| EXERCISE AIM |
Give the records again exactly as written. Leave out the pictures.

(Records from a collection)
Start of Block
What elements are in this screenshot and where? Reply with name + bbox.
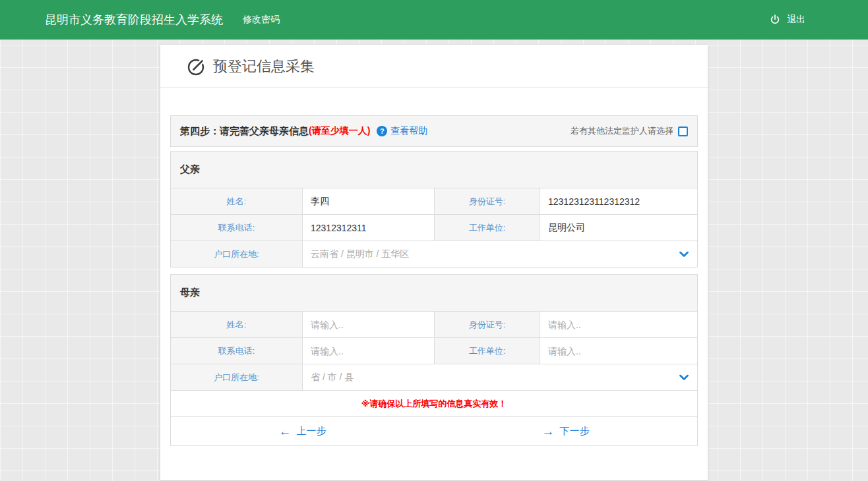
father-residence-select[interactable]: 云南省 / 昆明市 / 五华区 (303, 241, 698, 268)
father-id-input[interactable] (540, 189, 697, 214)
mother-residence-label: 户口所在地: (171, 364, 303, 391)
father-name-label: 姓名: (171, 188, 303, 215)
father-row-1: 姓名: 身份证号: (171, 188, 698, 215)
mother-phone-label: 联系电话: (171, 338, 303, 364)
logout-label: 退出 (787, 14, 805, 26)
mother-work-label: 工作单位: (435, 338, 540, 364)
validity-notice: ※请确保以上所填写的信息真实有效！ (171, 391, 698, 417)
power-icon (769, 14, 781, 26)
step-header: 第四步：请完善父亲母亲信息 (请至少填一人) ? 查看帮助 若有其他法定监护人请… (170, 115, 698, 147)
mother-residence-select[interactable]: 省 / 市 / 县 (303, 364, 698, 391)
help-icon[interactable]: ? (377, 126, 387, 136)
help-link[interactable]: 查看帮助 (390, 125, 427, 137)
father-residence-value: 云南省 / 昆明市 / 五华区 (303, 248, 409, 259)
prev-step-label: 上一步 (297, 425, 326, 438)
top-header-left: 昆明市义务教育阶段招生入学系统 修改密码 (45, 12, 280, 28)
next-step-button[interactable]: → 下一步 (434, 417, 697, 445)
card-body: 第四步：请完善父亲母亲信息 (请至少填一人) ? 查看帮助 若有其他法定监护人请… (160, 88, 708, 480)
father-phone-label: 联系电话: (171, 215, 303, 241)
next-step-label: 下一步 (560, 425, 590, 438)
pre-registration-card: 预登记信息采集 第四步：请完善父亲母亲信息 (请至少填一人) ? 查看帮助 若有… (160, 45, 708, 480)
chevron-down-icon (679, 251, 689, 257)
change-password-link[interactable]: 修改密码 (243, 14, 280, 26)
father-name-input[interactable] (303, 189, 434, 214)
guardian-note: 若有其他法定监护人请选择 (571, 125, 673, 137)
father-residence-label: 户口所在地: (171, 241, 303, 268)
step-title: 第四步：请完善父亲母亲信息 (180, 125, 309, 138)
chevron-down-icon (679, 374, 689, 380)
father-row-3: 户口所在地: 云南省 / 昆明市 / 五华区 (171, 241, 698, 268)
footer-nav: ← 上一步 → 下一步 (170, 417, 698, 446)
mother-phone-input[interactable] (303, 339, 434, 364)
guardian-checkbox[interactable] (678, 127, 688, 136)
notice-row: ※请确保以上所填写的信息真实有效！ (171, 391, 698, 417)
card-header: 预登记信息采集 (160, 45, 708, 88)
prev-step-button[interactable]: ← 上一步 (171, 417, 434, 445)
mother-name-label: 姓名: (171, 312, 303, 338)
top-header: 昆明市义务教育阶段招生入学系统 修改密码 退出 (0, 0, 868, 40)
arrow-right-icon: → (542, 425, 555, 438)
step-requirement: (请至少填一人) (309, 125, 370, 137)
father-phone-input[interactable] (303, 215, 434, 240)
mother-section: 母亲 姓名: 身份证号: 联系电话: 工作单位: 户口所在地: (170, 274, 698, 417)
mother-row-1: 姓名: 身份证号: (171, 312, 698, 338)
father-row-2: 联系电话: 工作单位: (171, 215, 698, 241)
arrow-left-icon: ← (279, 425, 292, 438)
mother-id-label: 身份证号: (435, 312, 540, 338)
mother-name-input[interactable] (303, 312, 434, 337)
page: 昆明市义务教育阶段招生入学系统 修改密码 退出 预登记信息采集 (0, 0, 868, 481)
father-section-title: 父亲 (171, 152, 698, 188)
mother-row-2: 联系电话: 工作单位: (171, 338, 698, 364)
mother-section-title: 母亲 (171, 275, 698, 312)
app-title: 昆明市义务教育阶段招生入学系统 (45, 12, 223, 28)
mother-work-input[interactable] (540, 339, 697, 364)
father-work-label: 工作单位: (435, 215, 540, 241)
mother-row-3: 户口所在地: 省 / 市 / 县 (171, 364, 698, 391)
edit-icon (187, 57, 206, 76)
father-id-label: 身份证号: (435, 188, 540, 215)
father-work-input[interactable] (540, 215, 697, 240)
page-title: 预登记信息采集 (213, 57, 315, 76)
father-section: 父亲 姓名: 身份证号: 联系电话: 工作单位: 户口所在地: (170, 151, 698, 268)
mother-residence-placeholder: 省 / 市 / 县 (303, 372, 354, 382)
mother-id-input[interactable] (540, 312, 697, 337)
logout-button[interactable]: 退出 (769, 14, 805, 26)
End of Block
| EXPECTED OUTPUT |
What elements are in this screenshot and where? Reply with name + bbox.
father-residence-select[interactable]: 云南省 / 昆明市 / 五华区 (303, 241, 698, 268)
father-id-input[interactable] (540, 189, 697, 214)
mother-residence-label: 户口所在地: (171, 364, 303, 391)
father-name-label: 姓名: (171, 188, 303, 215)
father-row-1: 姓名: 身份证号: (171, 188, 698, 215)
mother-phone-label: 联系电话: (171, 338, 303, 364)
logout-label: 退出 (787, 14, 805, 26)
mother-work-label: 工作单位: (435, 338, 540, 364)
validity-notice: ※请确保以上所填写的信息真实有效！ (171, 391, 698, 417)
power-icon (769, 14, 781, 26)
step-header: 第四步：请完善父亲母亲信息 (请至少填一人) ? 查看帮助 若有其他法定监护人请… (170, 115, 698, 147)
mother-residence-select[interactable]: 省 / 市 / 县 (303, 364, 698, 391)
help-icon[interactable]: ? (377, 126, 387, 136)
help-link[interactable]: 查看帮助 (390, 125, 427, 137)
father-residence-value: 云南省 / 昆明市 / 五华区 (303, 248, 409, 259)
prev-step-label: 上一步 (297, 425, 326, 438)
top-header-left: 昆明市义务教育阶段招生入学系统 修改密码 (45, 12, 280, 28)
next-step-button[interactable]: → 下一步 (434, 417, 697, 445)
card-body: 第四步：请完善父亲母亲信息 (请至少填一人) ? 查看帮助 若有其他法定监护人请… (160, 88, 708, 480)
father-phone-label: 联系电话: (171, 215, 303, 241)
next-step-label: 下一步 (560, 425, 590, 438)
pre-registration-card: 预登记信息采集 第四步：请完善父亲母亲信息 (请至少填一人) ? 查看帮助 若有… (160, 45, 708, 480)
chevron-down-icon (679, 251, 689, 257)
change-password-link[interactable]: 修改密码 (243, 14, 280, 26)
father-name-input[interactable] (303, 189, 434, 214)
guardian-note: 若有其他法定监护人请选择 (571, 125, 673, 137)
father-residence-label: 户口所在地: (171, 241, 303, 268)
step-title: 第四步：请完善父亲母亲信息 (180, 125, 309, 138)
chevron-down-icon (679, 374, 689, 380)
father-row-3: 户口所在地: 云南省 / 昆明市 / 五华区 (171, 241, 698, 268)
footer-nav: ← 上一步 → 下一步 (170, 417, 698, 446)
mother-phone-input[interactable] (303, 339, 434, 364)
guardian-checkbox[interactable] (678, 127, 688, 136)
notice-row: ※请确保以上所填写的信息真实有效！ (171, 391, 698, 417)
card-header: 预登记信息采集 (160, 45, 708, 88)
prev-step-button[interactable]: ← 上一步 (171, 417, 434, 445)
mother-name-label: 姓名: (171, 312, 303, 338)
top-header: 昆明市义务教育阶段招生入学系统 修改密码 退出 (0, 0, 868, 40)
arrow-right-icon: → (542, 425, 555, 438)
step-requirement: (请至少填一人) (309, 125, 370, 137)
father-phone-input[interactable] (303, 215, 434, 240)
mother-section: 母亲 姓名: 身份证号: 联系电话: 工作单位: 户口所在地: (170, 274, 698, 417)
mother-row-1: 姓名: 身份证号: (171, 312, 698, 338)
father-row-2: 联系电话: 工作单位: (171, 215, 698, 241)
arrow-left-icon: ← (279, 425, 292, 438)
mother-id-label: 身份证号: (435, 312, 540, 338)
mother-name-input[interactable] (303, 312, 434, 337)
page: 昆明市义务教育阶段招生入学系统 修改密码 退出 预登记信息采集 (0, 0, 868, 481)
father-section-title: 父亲 (171, 152, 698, 188)
mother-row-2: 联系电话: 工作单位: (171, 338, 698, 364)
mother-section-title: 母亲 (171, 275, 698, 312)
app-title: 昆明市义务教育阶段招生入学系统 (45, 12, 223, 28)
mother-work-input[interactable] (540, 339, 697, 364)
father-work-label: 工作单位: (435, 215, 540, 241)
mother-row-3: 户口所在地: 省 / 市 / 县 (171, 364, 698, 391)
edit-icon (187, 57, 206, 76)
father-id-label: 身份证号: (435, 188, 540, 215)
father-work-input[interactable] (540, 215, 697, 240)
page-title: 预登记信息采集 (213, 57, 315, 76)
father-section: 父亲 姓名: 身份证号: 联系电话: 工作单位: 户口所在地: (170, 151, 698, 268)
mother-residence-placeholder: 省 / 市 / 县 (303, 372, 354, 382)
mother-id-input[interactable] (540, 312, 697, 337)
logout-button[interactable]: 退出 (769, 14, 805, 26)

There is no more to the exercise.